Our data are fully consistent with the model proposed by Weissenborn et al 55 in 2005, who demonstrated that the highest β-HPV loads are present in actinic keratosis, rather than in squamous cell carcinoma, suggesting that their persistence may not be necessary for the maintenance of the malignant phenotype. Instead, they may act as a cofactor that enhances the carcinogenic potential of UV damage, as shown by Wallace et al,58 who also demonstrated that β-HPV E6 expression can enhance the carcinogenic potential of UV exposure by promoting p300 degradation.

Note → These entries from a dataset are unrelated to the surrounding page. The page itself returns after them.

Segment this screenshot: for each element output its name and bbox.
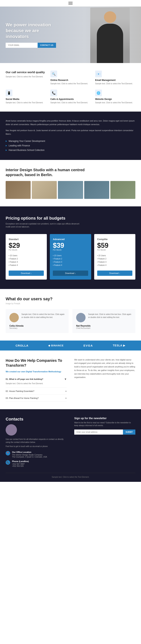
services-intro-text: Sample text. Click to select the Text El… [6,75,46,78]
plan-name-advanced: Advanced [53,238,88,241]
email-management-title: Email Management [95,79,135,82]
accordion-header-3[interactable]: 03. Plan Ahead For Home Painting? + [6,396,67,400]
avatar-nat [76,313,86,322]
services-heading: Our call service world quality [6,70,46,74]
complite-feature-2: • Feature 2 [97,257,132,260]
hero-form: CONTACT US [6,43,62,48]
dark-body-2: Nec feugiat nisl pretium fusce id. Justo… [6,129,135,136]
list-arrow-icon-1: ▶ [6,140,7,142]
interior-section: Interior Design Studio with a human cent… [0,160,141,206]
testimonial-role-1: Secretary [10,327,65,329]
plan-price-complite: $59 [97,242,132,249]
hero-section: We power innovation because we are innov… [0,6,141,63]
plan-period-advanced: Per Month [53,249,88,251]
testimonial-name-2: Nat Reynolds [76,324,132,327]
photo-5 [110,181,135,199]
accordion-question-1: 01. What is off page seo link building? [6,378,43,380]
email-management-icon: 📧 [95,70,102,77]
photo-2 [32,181,57,199]
standart-feature-4: • Feature 4 [9,264,44,267]
footer-description: Use our contact form for all information… [6,438,67,444]
contact-us-button[interactable]: CONTACT US [38,43,56,48]
logo-binance: ◆ BINANCE [48,344,64,347]
office-line2: The Courtyard, 4 Quail Ct. Colorado, USA [12,456,47,458]
advanced-feature-4: • Feature 4 [53,264,88,267]
pricing-heading: Pricing options for all budgets [6,216,135,221]
accordion-item-3: 03. Plan Ahead For Home Painting? + [6,395,67,402]
newsletter-form: SUBMIT [74,430,135,434]
calls-icon: 📞 [50,90,57,96]
logo-tesla: TESLA ▶ [113,344,126,347]
testimonial-name-1: Celia Almeda [10,324,65,327]
photo-4 [84,181,109,199]
avatar-celia [10,313,19,322]
service-item-website: 🌐 Website Design Sample text. Click to s… [95,90,135,104]
pricing-card-standart: Standart $29 Per Month • 15 Users • Feat… [6,234,47,280]
testimonials-section: What do our users say? Image by Freepik … [0,289,141,340]
testimonial-card-2: Sample text. Click to select the text bo… [72,309,135,333]
testimonial-text-1: Sample text. Click to select the text bo… [22,313,65,322]
logo-evga: EVGA [84,344,93,347]
pricing-card-advanced: Advanced $39 Per Month • 15 Users • Feat… [50,234,91,280]
plan-period-standart: Per Month [9,249,44,251]
online-research-icon: 🔍 [50,70,57,77]
photo-3 [58,181,83,199]
email-input[interactable] [6,43,38,48]
plan-name-complite: Complite [97,238,132,241]
footer-avatar [6,424,17,436]
nav-bar [0,0,141,6]
pricing-card-complite: Complite $59 Per Month • 15 Users • Feat… [94,234,135,280]
website-icon: 🌐 [95,90,102,96]
download-button-standart[interactable]: Download ↓ [9,270,44,276]
footer: Contacts Use our contact form for all in… [0,409,141,482]
interior-photos [6,181,135,199]
accordion-question-3: 03. Plan Ahead For Home Painting? [6,397,39,399]
online-research-title: Online Research [50,79,90,82]
services-section: Our call service world quality Sample te… [0,63,141,112]
image-credit: Image by Freepik [6,302,135,304]
footer-right: Sign up for the newsletter Want to be th… [74,417,135,467]
plan-period-complite: Per Month [97,249,132,251]
online-research-text: Sample text. Click to select the Text El… [50,82,90,85]
office-line1: The Interior Design Studio Company [12,454,47,456]
dark-list: ▶ Managing Your Career Development ▶ Lea… [6,139,135,152]
hero-content: We power innovation because we are innov… [0,22,68,48]
testimonials-heading: What do our users say? [6,296,135,302]
service-item-online-research: 🔍 Online Research Sample text. Click to … [50,70,90,85]
download-button-advanced[interactable]: Download ↓ [53,270,88,276]
dark-list-item-1: ▶ Managing Your Career Development [6,139,135,143]
footer-office: 📍 Our Office Location The Interior Desig… [6,451,67,458]
testimonial-role-2: Chief Accountant [76,327,132,329]
calls-title: Calls & Appointments [50,98,90,100]
footer-bottom-text: Sample text. Click to select the Text El… [6,476,135,478]
footer-phone: 📞 Phone (Landline) +912 567 8987 +912 35… [6,460,67,467]
pricing-subtitle: Excepteur sint occaecat cupidatat non pr… [6,222,81,228]
phone-number-2: +912 352 026 [12,465,29,467]
accordion-body-1: Sample text. Click to select the Text El… [6,380,67,386]
transform-method-label: We created our own Digital Transformatio… [6,370,67,373]
hamburger-button[interactable] [68,2,72,4]
accordion-item-2: 02. House Painting Essentials? + [6,388,67,395]
services-grid: Our call service world quality Sample te… [6,70,135,104]
advanced-feature-1: • 15 Users [53,254,88,257]
list-arrow-icon-3: ▶ [6,149,7,151]
service-intro: Our call service world quality Sample te… [6,70,46,85]
newsletter-submit-button[interactable]: SUBMIT [123,430,135,434]
accordion-toggle-1: ▼ [64,378,67,380]
email-management-text: Sample text. Click to select the Text El… [95,82,135,85]
accordion-item-1: 01. What is off page seo link building? … [6,376,67,388]
transform-right: We want to understand who your clients a… [74,358,135,402]
newsletter-email-input[interactable] [74,430,123,434]
phone-details: Phone (Landline) +912 567 8987 +912 352 … [12,460,29,467]
download-button-complite[interactable]: Download ↓ [97,270,132,276]
service-item-social-media: 📱 Social Media Sample text. Click to sel… [6,90,46,104]
accordion-header-1[interactable]: 01. What is off page seo link building? … [6,378,67,380]
complite-feature-1: • 15 Users [97,254,132,257]
accordion-header-2[interactable]: 02. House Painting Essentials? + [6,390,67,393]
transform-right-text: We want to understand who your clients a… [74,358,135,379]
testimonial-card-1: Sample text. Click to select the text bo… [6,309,68,333]
list-arrow-icon-2: ▶ [6,144,7,146]
transform-section: How Do We Help Companies To Transform? W… [0,350,141,409]
office-label: Our Office Location [12,451,47,453]
standart-feature-2: • Feature 2 [9,257,44,260]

If β-HPV infections has a role in skin cancer, then they must do so transiently and very likely upon reactivation or persistence in the immunocompromised host. Our findings, showing active β-HPV infection in precancerous lesions and in the vicinity of malignant tumors, are fully compatible with a role of these viruses in the early steps of skin carcinogenesis in at least the immunosuppressed setting. These data are consistent with the ‘hit-and-run’ mechanisms of carcinogenesis, with cutaneous HPV being possibly important for tumor initiation and progression but not necessary for tumor maintenance.59, 60 Consistent with a causal role in the early stage of the disease, E4 positivity was clearly visualized in an actinic keratosis that was localized adjacent to a squamous cell carcinoma in the neck region. In addition, increased MCM7 expression that extended into the upper epithelial layers was a common feature of all the E4-positive areas, indicating that cells were driven into the cell cycle in areas of productive viral infections.23, 49, 50 The observed stimulation of basal cell proliferation may contribute, in association with other transforming agents, such as UVB irradiation, to the transformation process without necessarily being maintained in the more advanced disease.

Assuming that viral replication is more active at very early stages of carcinogenesis and perhaps when lesions are not yet even clinically evident, it is reasonable to propose that when lesions are removed, especially in more advance stages, only some residual areas are detectable that exhibit viral replication. It is also worth mentioning that the areas of positivity were usually found in lesions that were originally split in more than one formalin-fixed and paraffin-embedded blocks. This procedure is currently applied when the surgical specimen is quite big and the different areas of the lesion are macroscopically evident as it is occurring when the erythematosus area surrounding the tumor is also surgically removed. This can also be defined as field cancerization. These assumptions can explain the low percentage of positivity found in this kind of study and the need of more thorough investigation of the perilesional skin where the likelihood of finding active β−HPV infection should be higher.

In summary, our work shows that careful detection of β-HPV gene products at the single-cell level allows us to visualize their sites of replication, especially in intraepidermal precursor lesions and the marginal zones of more advanced disease. However, these findings require further research to improve our knowledge of β-HPV natural infection and reactivation, which will help to understand how it is influenced by the epithelial site, UVB exposure and the immune system.